NHL lockout will silence play-by-play voices
John Shorthouse, Jim Hughson will have a lot of time on their hands if there is no hockey
Jim Hughson, the play-by-play voice for CBC’s Hockey Night in Canada, expects to be watching a lot of local hockey if there is an NHL lockout.
Photograph by: Arlen Redekop, PNG
VANCOUVER — John Shorthouse is the voice of the Vancouver Canucks on Sportsnet Pacific and Team 1040 radio but, in the event of an NHL lockout, he won’t be a voice you’ll hear early in the morning.

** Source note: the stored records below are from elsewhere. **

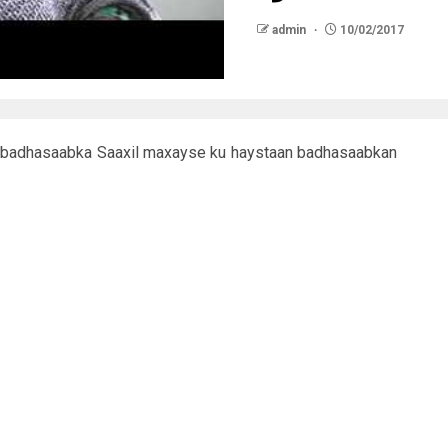
admin
10/02/2017
 badhasaabka Saaxil maxayse ku haystaan badhasaabkan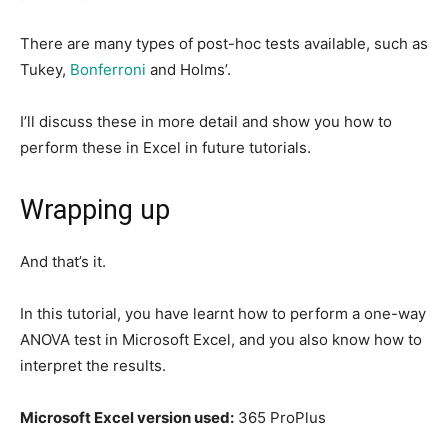
There are many types of post-hoc tests available, such as
Tukey,
Bonferroni
and Holms’.
I’ll discuss these in more detail and show you how to
perform these in Excel in future tutorials.
Wrapping up
And that’s it.
In this tutorial, you have learnt how to perform a one-way
ANOVA test in Microsoft Excel, and you also know how to
interpret the results.
Microsoft Excel version used:
365 ProPlus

Been there, done that, says Shorty.
“During the last lockout I did a talk show on Mojo, which is now Traffic 730, and, unfortunately, it was in the morning,” Shorthouse said, recalling the 2004-05 work stoppage. “I was getting up at four in the morning every day for about four months and doing the show with John McKeachie and Blake Price. I’d like to say that I helped drive that situation right into the ground because shortly after that, Mojo ceased to exist. Anyway, I know I won’t be doing a talk show this time.”

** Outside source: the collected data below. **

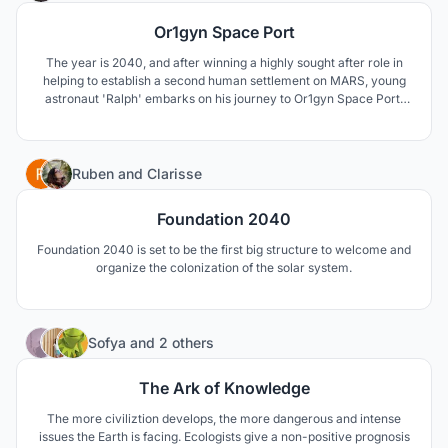
Or1gyn Space Port
The year is 2040, and after winning a highly sought after role in
helping to establish a second human settlement on MARS, young
astronaut 'Ralph' embarks on his journey to Or1gyn Space Port,
before launching into deep space.
23
Ruben
and
Clarisse
Foundation 2040
Foundation 2040 is set to be the first big structure to welcome and
organize the colonization of the solar system.
58
Sofya
and
2 others
The Ark of Knowledge
The more civiliztion develops, the more dangerous and intense
issues the Earth is facing. Ecologists give a non-positive prognosis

Shorthouse, who will be paid in the event of a lockout, expects he will be contributing “probably three times a week” on radio. He wasn’t certain about the television side.
“I’m not sure exactly what we’re going to do but there could be some unrelated assignments,” he said. “I hope it would be somewhere within the scope of my expertise but you never know. Maybe I’ll do some cricket.”
Having made that stab at gallows humour, Shorthouse emphasized he wants nothing more than to do his real job.
“Thankfully, I have two very understanding and generous employers so I’ll be okay, put it that way,” added Shorthouse, a father of two (ages 8 and 6). “I’m happy for that and from a family standpoint but I’d much rather be watching the Canucks play than sitting at home doing something else. I’ll be deeply disappointed if there is a lockout because I want nothing more than to get the games going.”
Jim Hughson, the lead play-by-play voice on CBC’s Hockey Night In Canada, won’t be as financially fortunate as Shorthouse. In his deal, if there is no play, there is no pay.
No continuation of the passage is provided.